An exact transcription of every entry is required. Images are not part of it.

───── RECORDED INFORMATION ─────

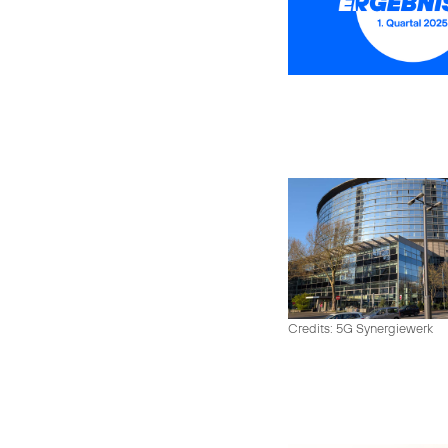
Credits: 5G Synergiewerk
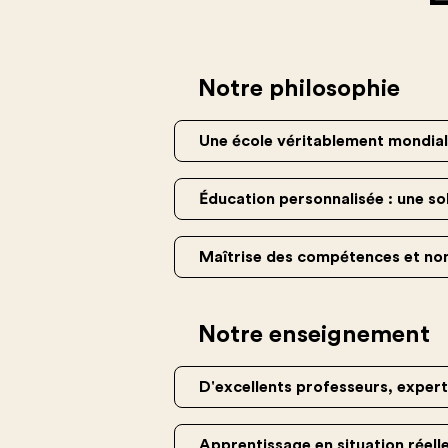
Notre philosophie
Une école véritablement mondial
Éducation personnalisée : une so
Maîtrise des compétences et non
Notre enseignement
D'excellents professeurs, exper
Apprentissage en situation réell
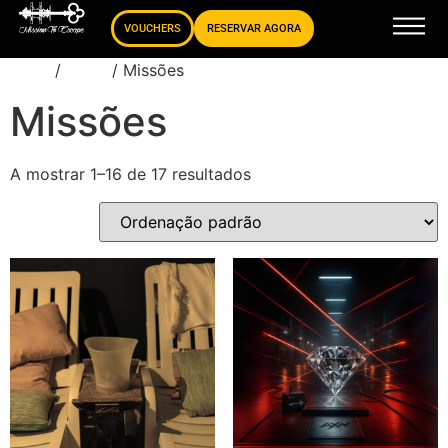
VOUCHERS
RESERVAR AGORA
Início
/
Store
/ Missões
Missões
A mostrar 1–16 de 17 resultados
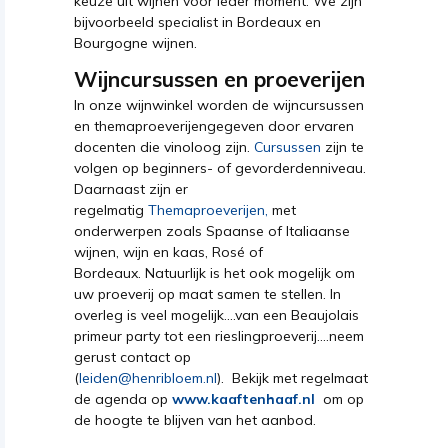
keuze uit wijnen voor ieder moment. We zijn
bijvoorbeeld specialist in Bordeaux en
Bourgogne wijnen.
Wijncursussen en proeverijen
In onze wijnwinkel worden de wijncursussen
en themaproeverijengegeven door ervaren
docenten die vinoloog zijn.
Cursussen
zijn te
volgen op beginners- of gevorderdenniveau.
Daarnaast zijn er
regelmatig
Themaproeverijen,
met
onderwerpen zoals Spaanse of Italiaanse
wijnen, wijn en kaas, Rosé of
Bordeaux. Natuurlijk is het ook mogelijk om
uw proeverij op maat samen te stellen. In
overleg is veel mogelijk....van een Beaujolais
primeur party tot een rieslingproeverij....neem
gerust contact op
(
leiden@henribloem.nl
). Bekijk met regelmaat
de agenda op
www.kaaftenhaaf.nl
om op
de hoogte te blijven van het aanbod.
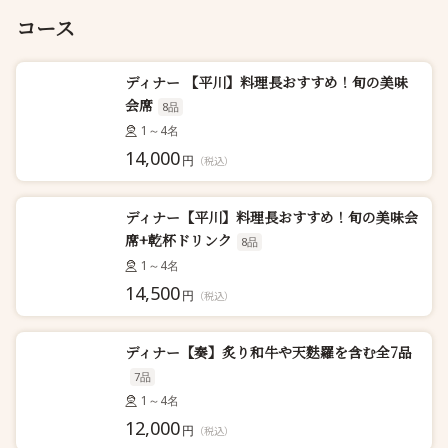
コース
ディナー 【平川】料理長おすすめ！旬の美味
会席
8品
1～4名
14,000
円
（税込）
ディナー【平川】料理長おすすめ！旬の美味会
席+乾杯ドリンク
8品
1～4名
14,500
円
（税込）
ディナー【奏】炙り和牛や天麩羅を含む全7品
7品
1～4名
12,000
円
（税込）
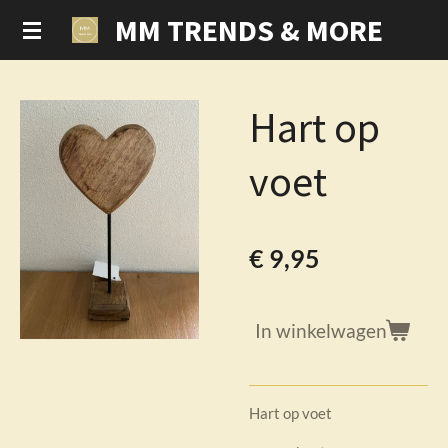
MM TRENDS & MORE
Ga
direct
naar
de
Hart op
hoofdinhoud
voet
€ 9,95
In winkelwagen
Hart op voet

─────

WRITTEN SOLUTION ->
Credits: 5G Synergiewerk
Notre philosophie
Une école véritablement mondial
Éducation personnalisée : une so
Maîtrise des compétences et non
Notre enseignement
D'excellents professeurs, exper
Apprentissage en situation réell
VOUCHERS
RESERVAR AGORA
Início
/
Store
/ Missões
Missões
A mostrar 1–16 de 17 resultados
keuze uit wijnen voor ieder moment. We zijn
bijvoorbeeld specialist in Bordeaux en
Bourgogne wijnen.
Wijncursussen en proeverijen
In onze wijnwinkel worden de wijncursussen
en themaproeverijengegeven door ervaren
docenten die vinoloog zijn.
Cursussen
zijn te
volgen op beginners- of gevorderdenniveau.
Daarnaast zijn er
regelmatig
Themaproeverijen,
met
onderwerpen zoals Spaanse of Italiaanse
wijnen, wijn en kaas, Rosé of
Bordeaux. Natuurlijk is het ook mogelijk om
uw proeverij op maat samen te stellen. In
overleg is veel mogelijk....van een Beaujolais
primeur party tot een rieslingproeverij....neem
gerust contact op
(
leiden@henribloem.nl
). Bekijk met regelmaat
de agenda op
www.kaaftenhaaf.nl
om op
de hoogte te blijven van het aanbod.
コース
ディナー 【平川】料理長おすすめ！旬の美味
会席
8品
1～4名
14,000
円
（税込）
ディナー【平川】料理長おすすめ！旬の美味会
席+乾杯ドリンク
8品
1～4名
14,500
円
（税込）
ディナー【奏】炙り和牛や天麩羅を含む全7品
7品
1～4名
12,000
円
（税込）
MM TRENDS & MORE
Ga
direct
naar
de
Hart op
hoofdinhoud
voet
€ 9,95
In winkelwagen
Hart op voet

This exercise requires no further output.